The model describes the drying process as a penetration process. It is assumed that there is a drying front that moves from the equipment wall into the bulk solid, parallel to the wall. Particles between the drying front and the wall are assumed to be completely dry, and particles beyond the drying front are assumed to be completely wet. This is shown schematically in Figure 2.

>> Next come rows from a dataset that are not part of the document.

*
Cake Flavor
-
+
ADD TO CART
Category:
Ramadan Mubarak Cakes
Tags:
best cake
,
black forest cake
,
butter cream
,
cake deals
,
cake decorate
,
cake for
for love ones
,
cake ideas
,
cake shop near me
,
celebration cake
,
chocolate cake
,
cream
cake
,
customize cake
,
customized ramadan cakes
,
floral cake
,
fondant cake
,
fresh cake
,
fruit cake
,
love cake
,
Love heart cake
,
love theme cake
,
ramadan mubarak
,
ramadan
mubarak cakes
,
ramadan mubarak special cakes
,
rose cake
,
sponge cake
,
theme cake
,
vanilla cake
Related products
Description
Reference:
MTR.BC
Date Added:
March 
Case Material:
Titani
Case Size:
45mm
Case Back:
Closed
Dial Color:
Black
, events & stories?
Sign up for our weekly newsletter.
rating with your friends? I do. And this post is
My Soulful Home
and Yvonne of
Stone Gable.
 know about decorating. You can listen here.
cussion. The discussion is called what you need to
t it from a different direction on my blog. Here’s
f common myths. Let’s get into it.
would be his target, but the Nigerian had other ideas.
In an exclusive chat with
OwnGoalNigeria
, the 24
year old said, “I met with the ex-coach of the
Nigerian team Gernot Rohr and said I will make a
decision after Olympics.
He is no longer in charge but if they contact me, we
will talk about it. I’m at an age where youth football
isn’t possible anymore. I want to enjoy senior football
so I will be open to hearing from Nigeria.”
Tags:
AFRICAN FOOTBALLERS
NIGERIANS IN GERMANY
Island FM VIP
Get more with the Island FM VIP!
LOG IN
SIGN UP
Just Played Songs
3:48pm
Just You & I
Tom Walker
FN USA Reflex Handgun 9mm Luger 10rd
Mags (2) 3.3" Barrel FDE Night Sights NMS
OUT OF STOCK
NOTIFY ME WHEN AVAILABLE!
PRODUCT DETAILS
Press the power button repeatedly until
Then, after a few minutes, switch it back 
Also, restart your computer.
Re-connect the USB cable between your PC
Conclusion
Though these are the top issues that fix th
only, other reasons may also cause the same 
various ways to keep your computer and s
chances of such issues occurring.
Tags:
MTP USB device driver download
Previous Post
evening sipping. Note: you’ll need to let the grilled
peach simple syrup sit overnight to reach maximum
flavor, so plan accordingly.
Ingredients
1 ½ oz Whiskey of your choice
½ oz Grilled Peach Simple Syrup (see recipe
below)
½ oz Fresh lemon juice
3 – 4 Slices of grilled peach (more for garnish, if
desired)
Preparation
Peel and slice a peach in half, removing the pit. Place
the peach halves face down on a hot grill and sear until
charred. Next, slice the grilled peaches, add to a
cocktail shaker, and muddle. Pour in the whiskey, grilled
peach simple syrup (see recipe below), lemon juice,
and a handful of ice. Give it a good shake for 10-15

The heated surface is shown at the bottom. Below the drying front there is a layer of dry solids with zero moisture content. Above the drying front a layer of wet solids is shown in black. This layer of wet solids is assumed to be at boiling temperature at the prevailing pressure. The vapour phase consists of the pure liquid component.So as far as I can tell, this means that, in a tray dryer with no movement, the material you want to dry will always be furthest away from the heat source. Grrrrrrrrreat.
I've worked at places with tray dryers in the past; we had to routinely break the vacuum, go in there with a scoop and turn the stuff over by hand. It's remarkable how fast a 20L rotovap can work by comparison to a medium-sized tray dryer; one can only imagine how fast a double cone dryer works in comparison.
1. Hoekstra, L.; Vonk, P.; Hulshof, L.A. "Modeling the Scale-Up of Contact Drying Processes." Org. Process Res. Dev., 2006, 10 (3), pp 409–416.